文章を書いて公に出すと言うのであれば、責任を持って書く覚悟が必要だと思います。
だから、ネットニュースなどで作者が明記されてない情報源は信用する気になりませんし。
と、まぁ些細な話ではありますし、本書の内容自体がさほど重大なものであったり、
あるいは他人を批判したりするものではないので、いいんですけど……
ただ、途中というか、肝心とも思える天気図の見方や季節による天気の移り変わりの説明の章では
冒頭に次のように書いてあるんですよね。
(以下引用)
この章では、この壮大な長編ドラマを「戦国時代劇」になぞらえて説明してみまし
た。一つひとつの気象学的な解説には正確性が欠けることろもありますが、皆さまに
関心を持っていただくひとつの試みとしてご容赦ください。いつもの日本の季節変化
が、こんなにもドラマチックだったとは! と体感していただきます。(引用終わり)
確かに、よく「冬将軍到来」とか言われたりもするので
そもそも天気をそのように例えるというのは日本の文化にはあったことなのでしょうが、
それでも正直言って、科学的に知りたいと思ってこの本を買ったのに
突然こんなのが出てきて、なんじゃこりゃっとなってしまいました。
それに、こちとら戦国時代とかにさしたる興味も知識もありませんから
余計に分かりづらくなっているだけで、損した気分になってしまいましたよ。
このパートはいったい誰が書いているのか。
まさか、サイエンスライターの肩書の今井氏じゃないよね。
となると、大学教授の筆保氏? まっ、誰でもいいけど。という感じですかね(笑)
それにしても、こういう科学的なことを、わけわからん非科学的な内容に例えて
一見なんとなく分かったような気にさせるような説明をするってのは、
よくない風潮だと思いますね。特に日本はこういう傾向が強いんではないでしょうか?
また、本書では巻頭にカラーでさまざまな雲の画像が紹介されています。
けれども、残念なことにどうしてそのような雲が出来るかの詳細な科学的な説明はありません。

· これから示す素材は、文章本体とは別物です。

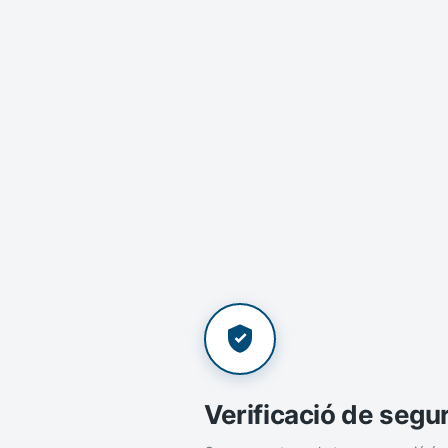
Verificació de segu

ただ、あっ「この雲、綺麗」とか「この雲、すごい」とかだったら
今やネットサーフィンすればいらくでも出てきますけど、
(本書の画像ではQRコードが付いていて、スマホなどでその画像を楽しめるようになってます)
こちとら、そういう鑑賞や感傷に浸るためにこの本を買ったわけじゃないんですけどねぇ。
ちゃんと、科学的に説明をして欲しかったものです。
さてさて、とは言いつつも、まったく科学的に書かれている部分がないわけではありませんし
中にはボクも知らなかった、あるいは勘違いしていたなんとこともたくさん書いてあります。
少しだけそれらを紹介しておきましょう。
(以下引用、改行位置変更)
ちなみに雨粒はどんな形をしているかご存じですか?
イラストやキャラクターで出てくる雨粒は、しもぶくれの形でかわいらしく描かれ
ていますが、実はもっと横方向につぶれたお餅のような形です。
雨粒はもともと球形ですが、落ちるときに下から空気の抵抗を受けて、平べったく
変形するのです (引用終わり)
ありゃ、勘違いしていました。ボクも通称しずく型というか、
ダイキンエアコンのCMキャラクターの“ぴちょんくん”のイメージを持ってしまってました。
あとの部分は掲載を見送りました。